La quota dell'export sul fatturato risulta in media del 47% per il 2005 con una previsione di un leggero aumento per l'anno che si è appena chiuso: dati questi che fanno spiccare Varese rispetto alla media calcolata a livello regionale, che è invece del 40% nel 2005 e 41% nel 2006, di quota export su fatturato. I Paesi di maggiore presenza, in ambito Ue, sono Francia (71%), Germania (64%) e Spagna (47%), mentre fra i Paesi extra Ue a fare la parte del leone sono gli Stati Uniti, dove circa un quarto del campione ha messo piede (26%): una percentuale che però, tenuto conto delle dimensioni di quel mercato, va considerata modesta. A colpire di più, anche in rapporto ai dati regionali, è la posizione della Cina che, come mercato di sbocco, arriva per terza subito dopo la Svizzera: quasi il 15% delle imprese varesine del campione, che hanno a che fare con l'estero, hanno varcano la grande muraglia, prediligendo questo mercato rispetto a quello russo (12%) e indiano (11%).

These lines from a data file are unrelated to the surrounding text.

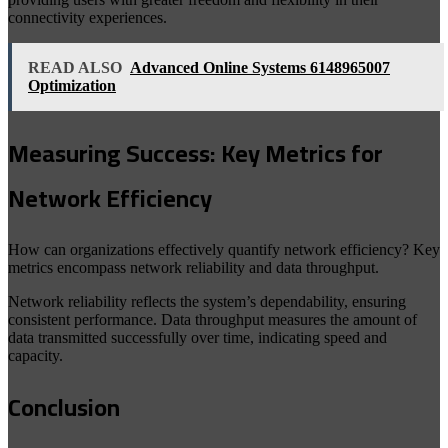
connectivity experiences.
READ ALSO
Advanced Online Systems 6148965007
Optimization
Measuring Success: Key Metrics for
Network Efficiency
How can organizations effectively quantify network efficiency? Key
metrics encompass network reliability and data throughput.
Network reliability reflects the system’s dependability, ensuring
consistent performance. Data throughput measures the amount of
data transmitted successfully over time, indicating speed and
capacity.
Conclusion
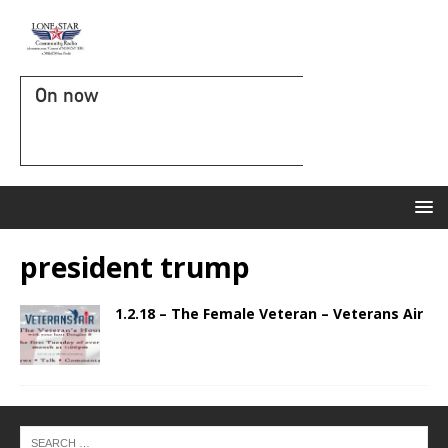
On now
president trump
1.2.18 – The Female Veteran – Veterans Air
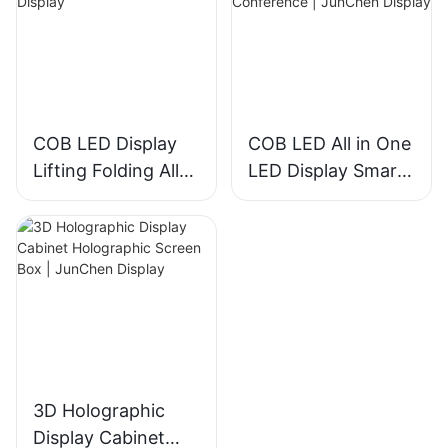
JunChen Display
COB LED Display
COB LED All in One
Lifting Folding All-
LED Display Smart
in-One | JunChen
TV for Conference
Display
| JunChen Display
3D Holographic
Display Cabinet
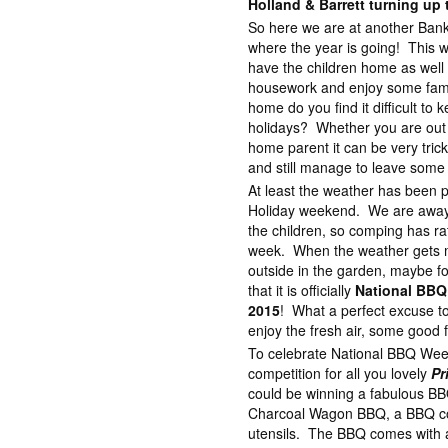
Holland & Barrett turning up 
So here we are at another Bank
where the year is going! This w
have the children home as well 
housework and enjoy some family
home do you find it difficult to k
holidays? Whether you are out 
home parent it can be very trick
and still manage to leave some 
At least the weather has been p
Holiday weekend. We are away o
the children, so comping has ra
week. When the weather gets mo
outside in the garden, maybe f
that it is officially
National BBQ
2015
! What a perfect excuse to
enjoy the fresh air, some good
To celebrate National BBQ Wee
competition for all you lovely
Pr
could be winning a fabulous B
Charcoal Wagon BBQ, a BBQ cov
utensils. The BBQ comes with 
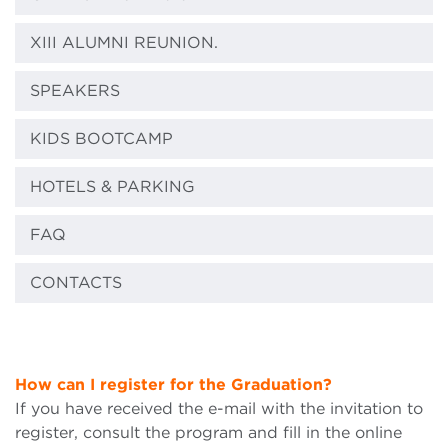
XIII ALUMNI REUNION.
SPEAKERS
KIDS BOOTCAMP
HOTELS & PARKING
FAQ
CONTACTS
How can
I
register for the Graduation?
If you have received the e-mail with the invitation to
register, consult the program and fill in the online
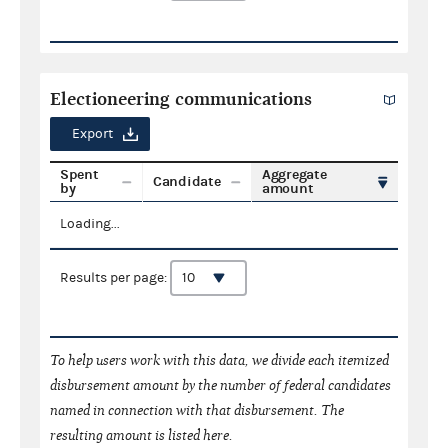
Electioneering communications
Export
Spent
Aggregate
Candidate
by
amount
Loading...
Results per page:
To help users work with this data, we divide each itemized
disbursement amount by the number of federal candidates
named in connection with that disbursement. The
resulting amount is listed here.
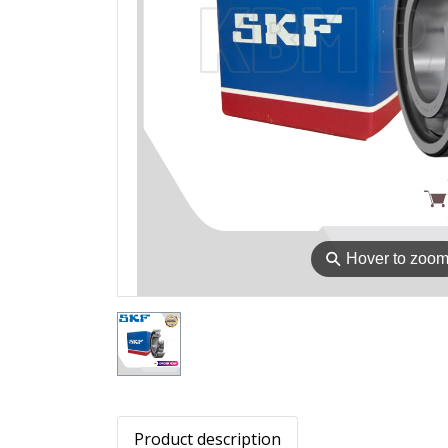
⚲
Hover to zoo
Product description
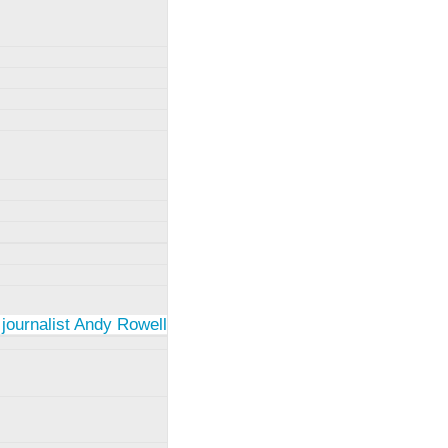
 journalist Andy Rowell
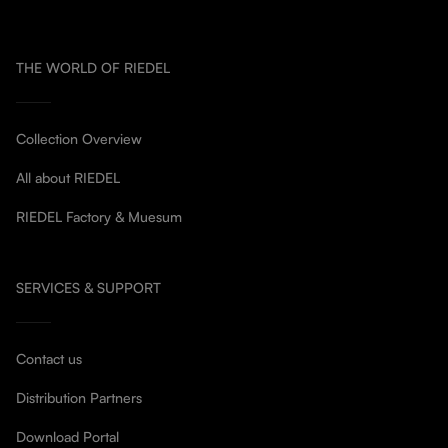
THE WORLD OF RIEDEL
Collection Overview
All about RIEDEL
RIEDEL Factory & Muesum
SERVICES & SUPPORT
Contact us
Distribution Partners
Download Portal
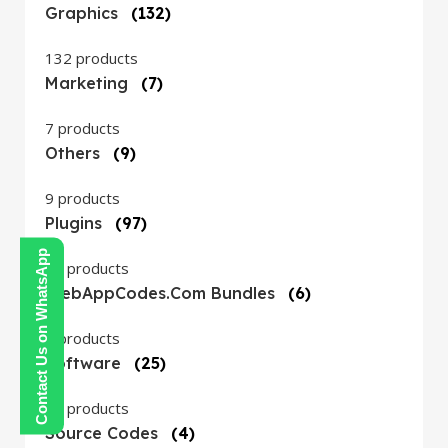
Graphics
(132)
132 products
Marketing
(7)
7 products
Others
(9)
9 products
Plugins
(97)
Contact Us on WhatsApp
97 products
WebAppCodes.com Bundles
(6)
6 products
Software
(25)
25 products
Source Codes
(4)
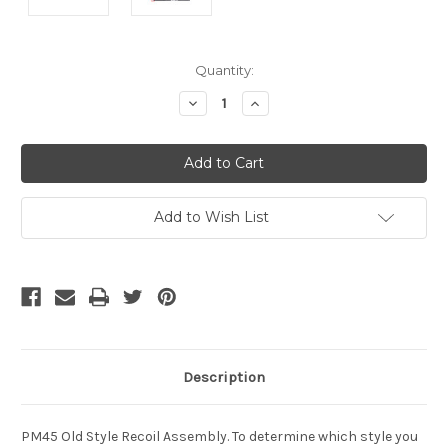
Current
Quantity:
Stock:
Decrease
Increase
Quantity
Quantity
of
of
undefined
undefined
Add to Wish List
Description
PM45 Old Style Recoil Assembly. To determine which style you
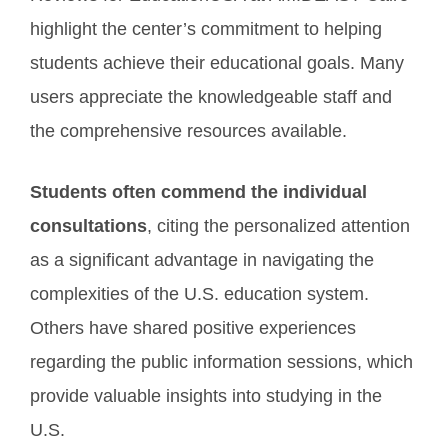
highlight the center’s commitment to helping
students achieve their educational goals. Many
users appreciate the knowledgeable staff and
the comprehensive resources available.
Students often commend the individual
consultations
, citing the personalized attention
as a significant advantage in navigating the
complexities of the U.S. education system.
Others have shared positive experiences
regarding the public information sessions, which
provide valuable insights into studying in the
U.S.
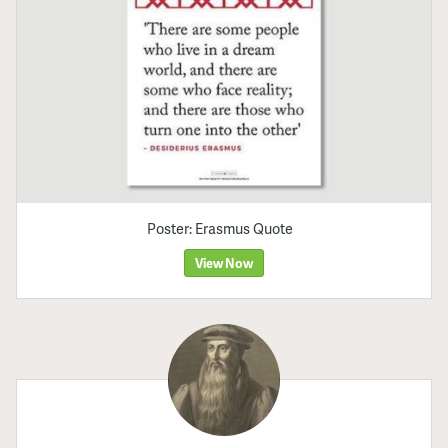
Poster: Erasmus Quote
View Now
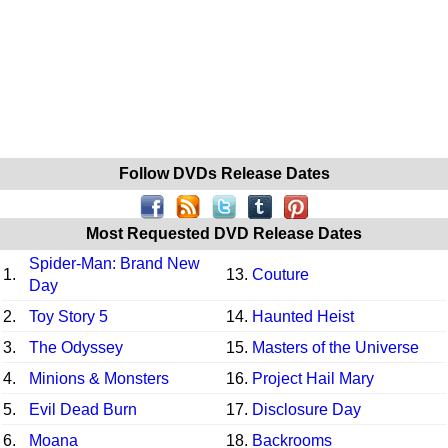
Follow DVDs Release Dates
Most Requested DVD Release Dates
Spider-Man: Brand New
1.
13.
Couture
Day
2.
Toy Story 5
14.
Haunted Heist
3.
The Odyssey
15.
Masters of the Universe
4.
Minions & Monsters
16.
Project Hail Mary
5.
Evil Dead Burn
17.
Disclosure Day
6.
Moana
18.
Backrooms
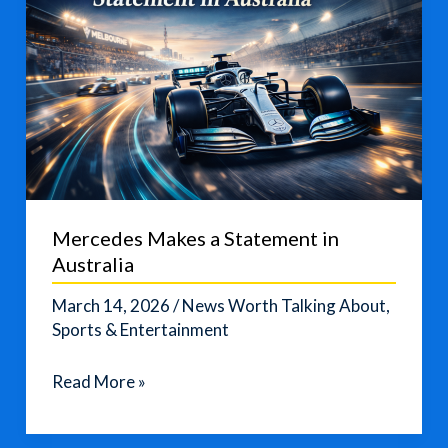
Mercedes Makes a Statement in
Australia
March 14, 2026
/
News Worth Talking About
,
Sports & Entertainment
Mercedes
Read More »
Makes
a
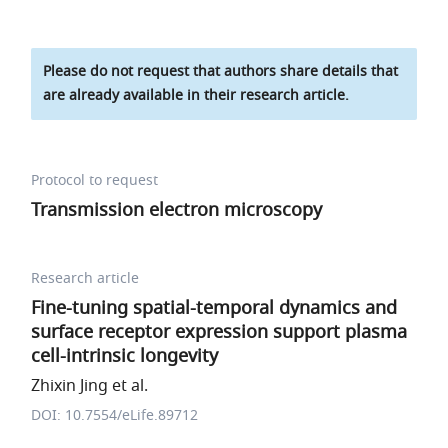
Please do not request that authors share details that
are already available in their research article.
Protocol to request
Transmission electron microscopy
Research article
Fine-tuning spatial-temporal dynamics and
surface receptor expression support plasma
cell-intrinsic longevity
Zhixin Jing et al.
DOI: 10.7554/eLife.89712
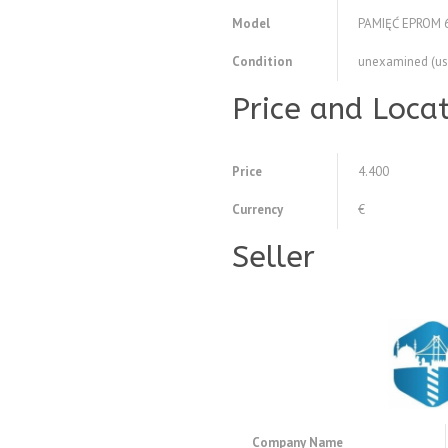
Model
PAMIĘĆ EPROM 
Condition
unexamined (us
Price and Loca
Price
4.400
Currency
€
Seller
Company Name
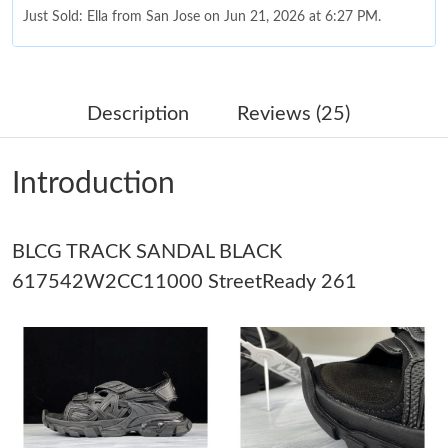
Just Sold: Ella from San Jose on Jun 21, 2026 at 6:27 PM.
Just Sold: George from Paris on Jul 03, 2026 at 7:04 PM.
Description
Reviews (25)
Just Sold: Kara from Mexico City on Jun 10, 2026 at 10:33 PM.
Introduction
Just Sold: Ella from Philadelphia on Jun 20, 2026 at 10:46 AM.
BLCG TRACK SANDAL BLACK
Just Sold: Charlie from Singapore on Jun 01, 2026 at 11:52 PM.
617542W2CC11000 StreetReady 261
Just Sold: Olivia from Portland on Jul 05, 2026 at 8:09 PM.
Just Sold: Ethan from Washington, D.C. on Jul 22, 2026 at 10:32
AM.
Just Sold: Ethan from Phoenix on May 17, 2026 at 7:06 PM.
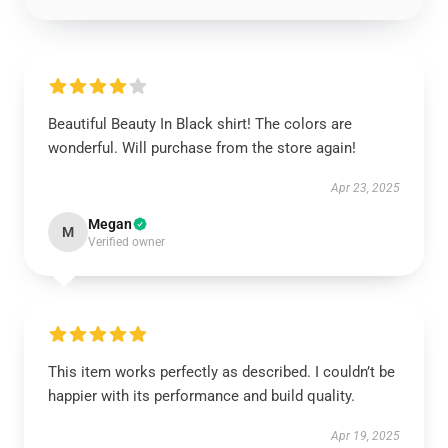
Beautiful Beauty In Black shirt! The colors are
wonderful. Will purchase from the store again!
Apr 23, 2025
Megan
M
Verified owner
This item works perfectly as described. I couldn’t be
happier with its performance and build quality.
Apr 19, 2025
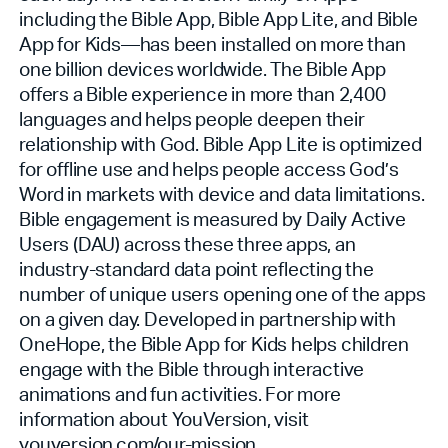
including the Bible App, Bible App Lite, and Bible
App for Kids—has been installed on more than
one billion devices worldwide. The Bible App
offers a Bible experience in more than 2,400
languages and helps people deepen their
relationship with God. Bible App Lite is optimized
for offline use and helps people access God’s
Word in markets with device and data limitations.
Bible engagement is measured by Daily Active
Users (DAU) across these three apps, an
industry-standard data point reflecting the
number of unique users opening one of the apps
on a given day. Developed in partnership with
OneHope, the Bible App for Kids helps children
engage with the Bible through interactive
animations and fun activities. For more
information about YouVersion, visit
youversion.com/our-mission
.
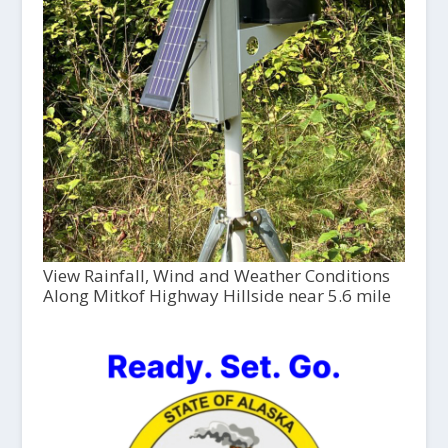
View Rainfall, Wind and Weather Conditions
Along Mitkof Highway Hillside near 5.6 mile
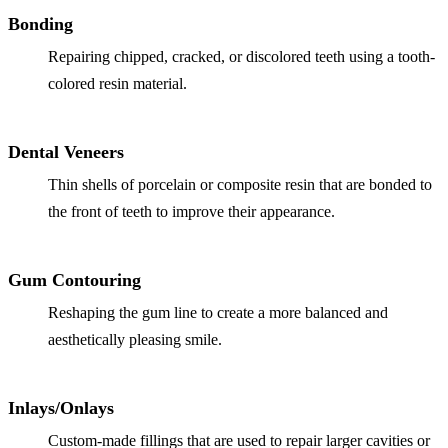
Why Choo
Dental Sea
Bonding
New Patie
Our Docto
Oral Canc
Repairing chipped, cracked, or discolored teeth using a tooth-
Smile Gal
Our Offic
colored resin material.
Periodont
Blog
REQ
Advanced
Mouthgua
Dental Veneers
Reviews
RESTORAT
Thin shells of porcelain or composite resin that are bonded to
the front of teeth to improve their appearance.
Dental Fil
Dental Cr
Gum Contouring
Inlays & 
Reshaping the gum line to create a more balanced and
Dental Br
aesthetically pleasing smile.
Dentures
Inlays/Onlays
Root Cana
Custom-made fillings that are used to repair larger cavities or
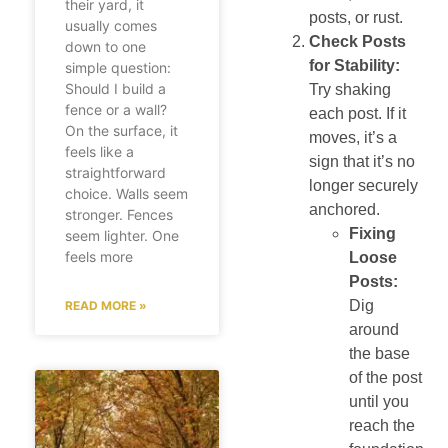
their yard, it
posts, or rust.
usually comes
Check Posts
down to one
for Stability:
simple question:
Should I build a
Try shaking
fence or a wall?
each post. If it
On the surface, it
moves, it’s a
feels like a
sign that it’s no
straightforward
longer securely
choice. Walls seem
anchored.
stronger. Fences
Fixing
seem lighter. One
feels more
Loose
Posts:
Dig
READ MORE »
around
the base
of the post
until you
reach the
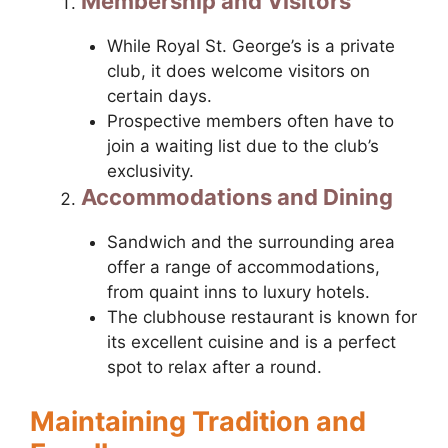
Membership and Visitors
While Royal St. George’s is a private
club, it does welcome visitors on
certain days.
Prospective members often have to
join a waiting list due to the club’s
exclusivity.
Accommodations and Dining
Sandwich and the surrounding area
offer a range of accommodations,
from quaint inns to luxury hotels.
The clubhouse restaurant is known for
its excellent cuisine and is a perfect
spot to relax after a round.
Maintaining Tradition and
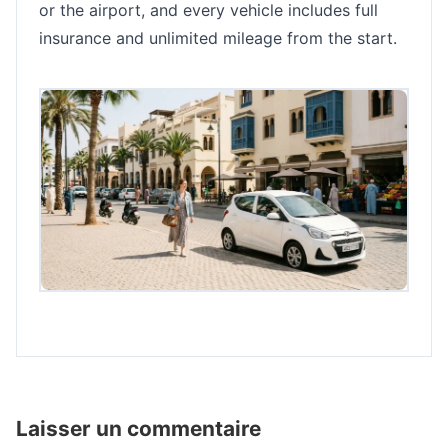
or the airport, and every vehicle includes full
insurance and unlimited mileage from the start.
Laisser un commentaire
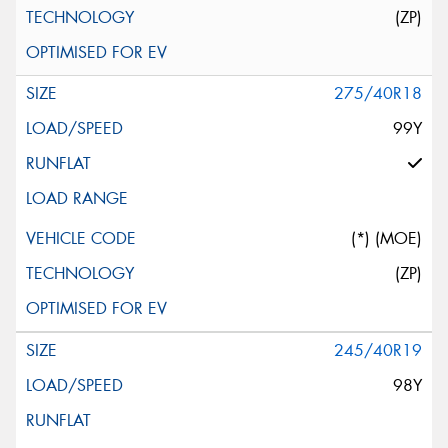
(ZP)
275/40R18
99Y
(*) (MOE)
(ZP)
245/40R19
98Y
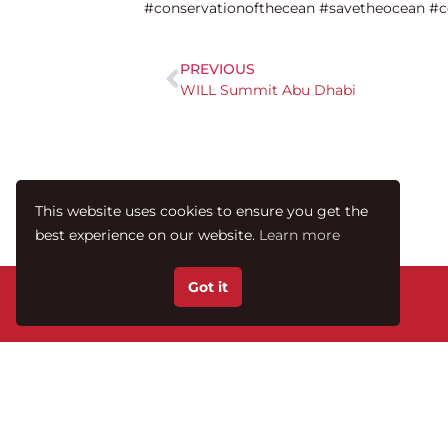
#conservationofthecean #savetheocean #c
PREVIOUS
WILL Summit Abu Dhabi
This website uses cookies to ensure you get the
best experience on our website.
Learn more
Got it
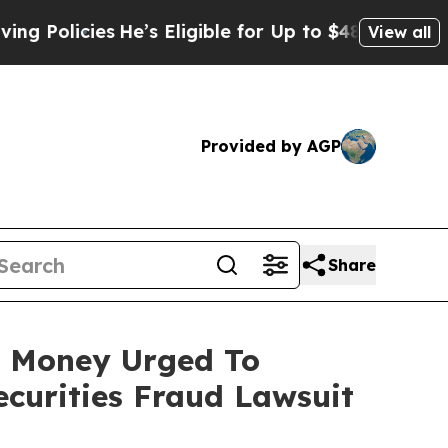
icies
He’s Eligible for Up to $480,000 After Bein
View all
Provided by AGP
Share
st Money Urged To
curities Fraud Lawsuit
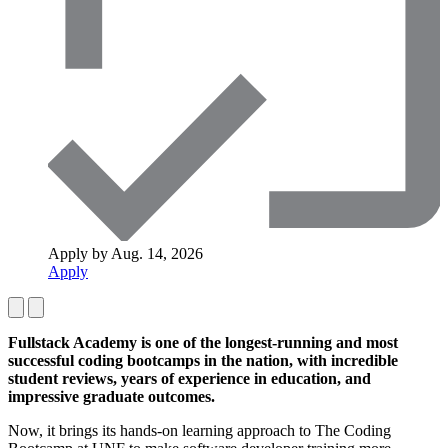
Apply by Aug. 14, 2026
Apply
Fullstack Academy is one of the longest-running and most
successful coding bootcamps in the nation, with incredible
student reviews, years of experience in education, and
impressive graduate outcomes.
Now, it brings its hands-on learning approach to The Coding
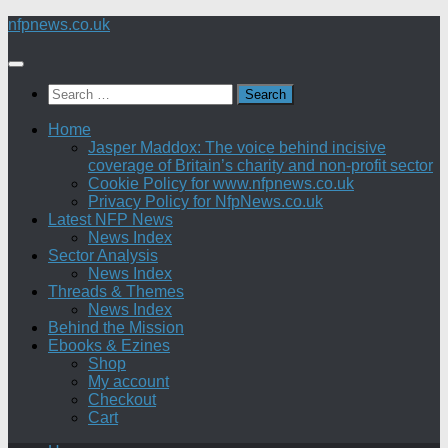
Skip
nfpnews.co.uk
to
content
Search
for:
Home
Jasper Maddox: The voice behind incisive
coverage of Britain’s charity and non-profit sector
Cookie Policy for www.nfpnews.co.uk
Privacy Policy for NfpNews.co.uk
Latest NFP News
News Index
Sector Analysis
News Index
Threads & Themes
News Index
Behind the Mission
Ebooks & Ezines
Shop
My account
Checkout
Cart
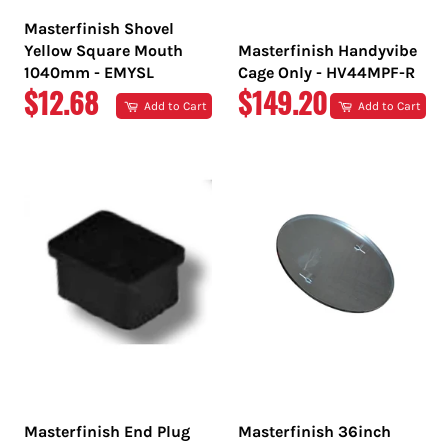
Masterfinish Shovel
Yellow Square Mouth
Masterfinish Handyvibe
1040mm - EMYSL
Cage Only - HV44MPF-R
REGULAR
REGULAR
$12.68
$149.20
Add to Cart
Add to Cart
PRICE
PRICE
Masterfinish End Plug
Masterfinish 36inch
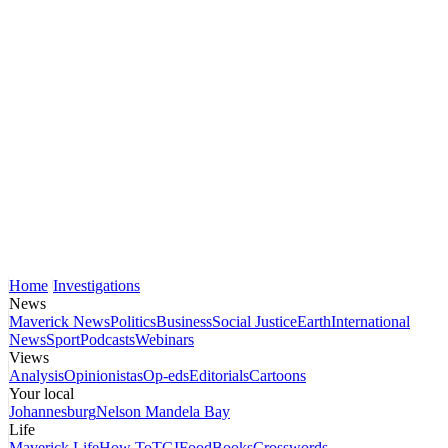
Home
Investigations
News
Maverick News
Politics
Business
Social Justice
Earth
International
News
Sport
Podcasts
Webinars
Views
Analysis
Opinionistas
Op-eds
Editorials
Cartoons
Your local
Johannesburg
Nelson Mandela Bay
Life
Maverick Life
How To
TGIFood
Books
Crosswords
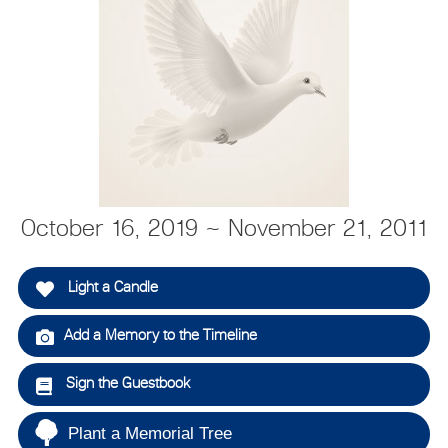
October 16, 2019 ~ November 21, 2011
Light a Candle
Add a Memory to the Timeline
Sign the Guestbook
Plant a Memorial Tree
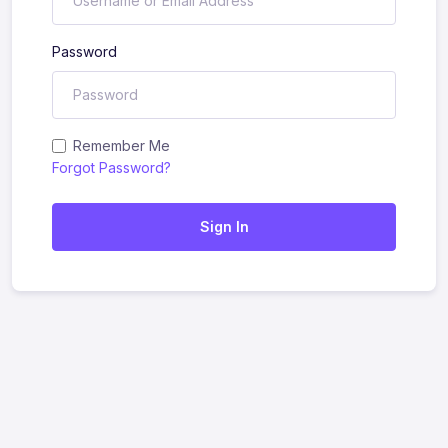
Password
Remember Me
Forgot Password?
Sign In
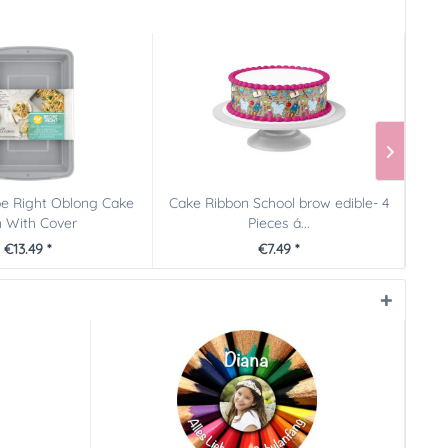
pe Right Oblong Cake
Cake Ribbon School brow edible- 4
P
 With Cover
Pieces á...
€13.49 *
€7.49 *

Se poi si guarda al futuro, si vede come gli orientamenti a breve termine sono quelli di rafforzare la presenza nei mercati "tradizionali" come Germania, Francia, Spagna e Stati Uniti, ma già a medio termine le prospettive cambiano e accanto alle aree occidentali fanno la loro comparsa la Cina (quarto posto dopo Francia, Germania e Spagna) e l'India in quinta posizione. Ed in questo caso il Varesotto è in linea con le altre province lombarde che risultano tutte orientate, nel triennio che verrà, ad approfondire il rapporto proprio con i mercati considerati tra quelli emergenti.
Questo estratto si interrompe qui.